_What the task asks:_
Print out every record below, exactly as written.

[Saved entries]

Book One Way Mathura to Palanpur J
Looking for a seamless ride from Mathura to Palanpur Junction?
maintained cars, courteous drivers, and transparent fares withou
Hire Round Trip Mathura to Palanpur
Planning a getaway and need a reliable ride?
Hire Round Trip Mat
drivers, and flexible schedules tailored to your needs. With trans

_Solved problem:_
Book One Way Mathura to Palanpur J
Looking for a seamless ride from Mathura to Palanpur Junction?
maintained cars, courteous drivers, and transparent fares withou
Hire Round Trip Mathura to Palanpur
Planning a getaway and need a reliable ride?
Hire Round Trip Mat
drivers, and flexible schedules tailored to your needs. With trans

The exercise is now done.